TASK DETAILS ▸ Isolate every line in the data with the string "down" and copy it.

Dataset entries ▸
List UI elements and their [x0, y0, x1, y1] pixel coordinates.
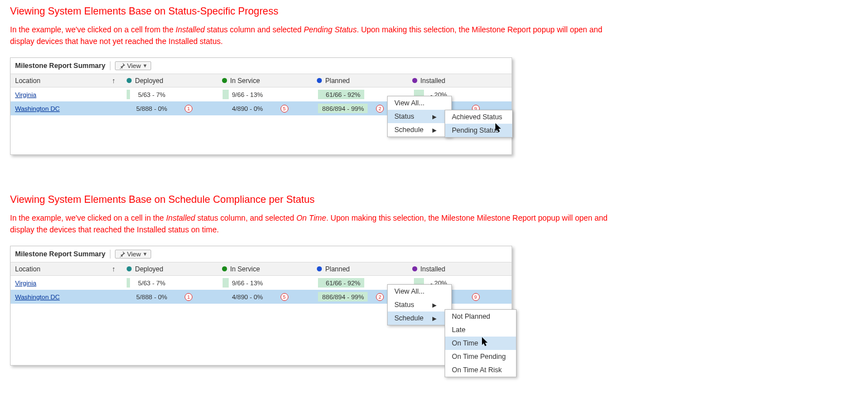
text: status column, and selected — [195, 213, 296, 222]
status-dot — [412, 78, 417, 83]
location-cell: Virginia — [11, 277, 122, 289]
label: View All... — [394, 288, 425, 295]
column-installed[interactable]: Installed — [408, 262, 503, 275]
italic: Installed — [166, 213, 195, 222]
label: View All... — [394, 99, 425, 107]
caret-down-icon: ▼ — [143, 63, 148, 69]
column-label: Deployed — [135, 77, 163, 85]
section2-heading: Viewing System Elements Base on Schedule… — [10, 194, 858, 206]
divider — [110, 61, 110, 70]
location-link[interactable]: Virginia — [15, 280, 36, 286]
view-button[interactable]: View ▼ — [115, 61, 152, 70]
status-dot — [222, 266, 227, 271]
submenu-on-time-at-risk[interactable]: On Time At Risk — [445, 363, 516, 377]
cell-value: 5/888 - 0% — [136, 105, 167, 112]
column-label: Planned — [325, 77, 350, 85]
cell-value: 886/894 - 99% — [322, 294, 364, 300]
columns-header: Location ↑ Deployed In Service Planned I… — [11, 74, 512, 87]
column-in-service[interactable]: In Service — [218, 74, 313, 87]
alert-badge: 5 — [281, 105, 288, 113]
view-button[interactable]: View ▼ — [115, 250, 152, 259]
cell-value: 9/66 - 13% — [232, 280, 263, 286]
panel-title: Milestone Report Summary — [15, 62, 105, 70]
column-deployed[interactable]: Deployed — [122, 262, 218, 275]
column-location-label: Location — [15, 265, 40, 273]
column-location[interactable]: Location ↑ — [11, 74, 122, 87]
menu-view-all[interactable]: View All... — [388, 96, 451, 110]
alert-badge: 2 — [376, 105, 384, 113]
menu-status[interactable]: Status▶ — [388, 298, 451, 311]
cell-deployed[interactable]: 5/888 - 0% 1 — [122, 290, 218, 304]
section1-text: In the example, we've clicked on a cell … — [10, 24, 618, 47]
location-cell: Washington DC — [11, 291, 122, 303]
alert-badge: 2 — [376, 293, 384, 301]
submenu-schedule: Not Planned Late On Time On Time Pending… — [445, 309, 517, 377]
submenu-on-time[interactable]: On Time — [445, 337, 516, 350]
column-label: Installed — [421, 77, 446, 85]
panel-title: Milestone Report Summary — [15, 250, 105, 258]
milestone-report-panel-1: Milestone Report Summary View ▼ Location… — [10, 57, 512, 155]
status-dot — [127, 266, 132, 271]
cell-value: 61/66 - 92% — [326, 280, 360, 286]
menu-status[interactable]: Status▶ — [388, 110, 451, 123]
cell-value: 5/888 - 0% — [136, 294, 167, 300]
chevron-right-icon: ▶ — [432, 302, 437, 308]
caret-down-icon: ▼ — [143, 251, 148, 257]
chevron-right-icon: ▶ — [432, 114, 437, 120]
text: In the example, we've clicked on a cell … — [10, 25, 176, 34]
cell-value: 5/63 - 7% — [138, 280, 165, 286]
alert-badge: 1 — [185, 293, 192, 301]
status-dot — [222, 78, 227, 83]
divider — [110, 250, 110, 259]
cell-deployed[interactable]: 5/63 - 7% — [122, 87, 218, 101]
status-dot — [412, 266, 417, 271]
submenu-on-time-pending[interactable]: On Time Pending — [445, 350, 516, 363]
sort-asc-icon: ↑ — [112, 265, 118, 273]
cell-deployed[interactable]: 5/888 - 0% 1 — [122, 101, 218, 115]
column-label: Planned — [325, 265, 350, 273]
chevron-right-icon: ▶ — [432, 127, 437, 133]
column-planned[interactable]: Planned — [312, 74, 408, 87]
alert-badge: 1 — [185, 105, 192, 113]
cell-in-service[interactable]: 4/890 - 0% 5 — [218, 290, 314, 304]
column-installed[interactable]: Installed — [408, 74, 503, 87]
italic: Installed — [176, 25, 205, 34]
location-link[interactable]: Washington DC — [15, 294, 60, 300]
alert-badge: 9 — [472, 293, 480, 301]
cell-in-service[interactable]: 9/66 - 13% — [218, 276, 314, 290]
label: Schedule — [394, 126, 423, 134]
cell-value: 61/66 - 92% — [326, 91, 360, 98]
label: Schedule — [394, 314, 423, 322]
submenu-achieved-status[interactable]: Achieved Status — [445, 110, 512, 124]
column-deployed[interactable]: Deployed — [122, 74, 218, 87]
cell-in-service[interactable]: 9/66 - 13% — [218, 87, 314, 101]
menu-view-all[interactable]: View All... — [388, 285, 451, 298]
column-in-service[interactable]: In Service — [218, 262, 313, 275]
cell-in-service[interactable]: 4/890 - 0% 5 — [218, 101, 314, 115]
cell-value: 886/894 - 99% — [322, 105, 364, 112]
column-end — [503, 262, 512, 275]
view-label: View — [127, 62, 141, 69]
cursor-icon — [481, 337, 489, 347]
cell-deployed[interactable]: 5/63 - 7% — [122, 276, 218, 290]
submenu-late[interactable]: Late — [445, 323, 516, 337]
column-label: Deployed — [135, 265, 163, 273]
pin-icon — [119, 62, 126, 69]
section2-text: In the example, we've clicked on a cell … — [10, 212, 618, 236]
cell-value: 4/890 - 0% — [232, 105, 263, 112]
label: Status — [394, 113, 414, 120]
submenu-not-planned[interactable]: Not Planned — [445, 310, 516, 323]
columns-header: Location ↑ Deployed In Service Planned I… — [11, 262, 512, 276]
menu-schedule[interactable]: Schedule▶ — [388, 123, 451, 137]
location-link[interactable]: Virginia — [15, 91, 36, 98]
context-menu: View All... Status▶ Schedule▶ — [387, 96, 452, 137]
chevron-right-icon: ▶ — [432, 315, 437, 322]
location-cell: Virginia — [11, 89, 122, 100]
menu-schedule[interactable]: Schedule▶ — [388, 311, 451, 325]
location-link[interactable]: Washington DC — [15, 105, 60, 112]
column-location[interactable]: Location ↑ — [11, 262, 122, 275]
location-cell: Washington DC — [11, 103, 122, 114]
italic: On Time — [296, 213, 326, 222]
column-label: Installed — [421, 265, 446, 273]
column-planned[interactable]: Planned — [312, 262, 408, 275]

ANSWER BOX ▸
caret-down-icon: ▼ — [143, 63, 148, 69]
caret-down-icon: ▼ — [143, 251, 148, 257]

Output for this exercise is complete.